Reweighted stochastic learning

doi:10.1016/j.neucom.2015.08.123

Neurocomputing

Volume 198, 19 July 2016, Pages 135-147

https://doi.org/10.1016/j.neucom.2015.08.123 Get rights and content

Abstract

Recent advances in stochastic learning, such as dual averaging schemes for proximal subgradient-based methods and simple but theoretically well-grounded solvers for linear Support Vector Machines (SVMs), revealed an ongoing interest in making these approaches consistent, robust and tailored towards sparsity inducing norms. In this paper we study reweighted schemes for stochastic learning (specifically in the context of classification problems) based on linear SVMs and dual averaging methods with primal–dual iterate updates. All these methods favor properties of a convex and composite optimization objective. The latter consists of a convex regularization term and loss function with Lipschitz continuous subgradients, e.g. l₁-norm ball together with hinge loss. Some approaches approximate in a limit the l₀-type of a penalty. In our analysis we focus on a regret and convergence criteria of such an approximation. We derive our results in terms of a sequence of convex and strongly convex optimization objectives. These objectives are obtained via the smoothing of a generic sub-differential and possibly non-smooth composite function by the global proximal operator. We report an extended evaluation and comparison of the reweighted schemes against different state-of-the-art techniques and solvers for linear SVMs. Our experimental study indicates the usefulness of the proposed methods for obtaining sparser and better solutions. We show that reweighted schemes can outperform state-of-the-art traditional approaches in terms of generalization error as well.

Introduction

In many domains dealing with online and stochastic learning, the input instances are of very high dimension, yet within any particular instance several features are non-zero. Therefore specific stochastic and online approaches crafted with sparsity inducing regularization are of particular interest for many machine learning researchers and practitioners. This paper investigates an interplay between Regularized Dual Averaging (RDA) approaches [1] (along with other techniques for solving linear SVMs in the context of stochastic learning [2]) and parsimony concepts arising from the application of sparsity inducing norms, like the l₀-type of a penalty.

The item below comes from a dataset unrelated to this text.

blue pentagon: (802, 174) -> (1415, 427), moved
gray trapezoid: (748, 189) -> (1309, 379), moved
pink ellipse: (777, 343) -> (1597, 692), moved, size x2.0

One can see an increasing importance of correctly identified sparsity patterns and proliferation of proximal and soft-thresholding subgradient-based methods [1], [3], [4]. There are many important contributions of the parsimony concept to the machine learning field. One may allude to the understanding of the obtained solution and simplified or easy to extract decision rules [5], [6], [7]. On the other hand the informativeness of the obtained features might be useful for a better generalization on unseen data [5]. Approaches based on l₁-regularized loss minimization were studied in the context of stochastic and online learning by several research groups [1], [3], [8], [9] but we are not aware of any l₀-norm inducing methods which were applied in the context of Regularized Dual Averaging and stochastic optimization.

In this paper we are trying to provide a supplementary analysis and sufficient regret bounds for learning sparser linear Regularized Dual Averaging (RDA) [1] models from random observations. We extend and modify our previous research [10], [11] and present complementary proofs with fewer assumptions and discussion for the reported theoretical findings. We use sequences of (strongly) convex reweighted optimization objectives to accomplish this goal.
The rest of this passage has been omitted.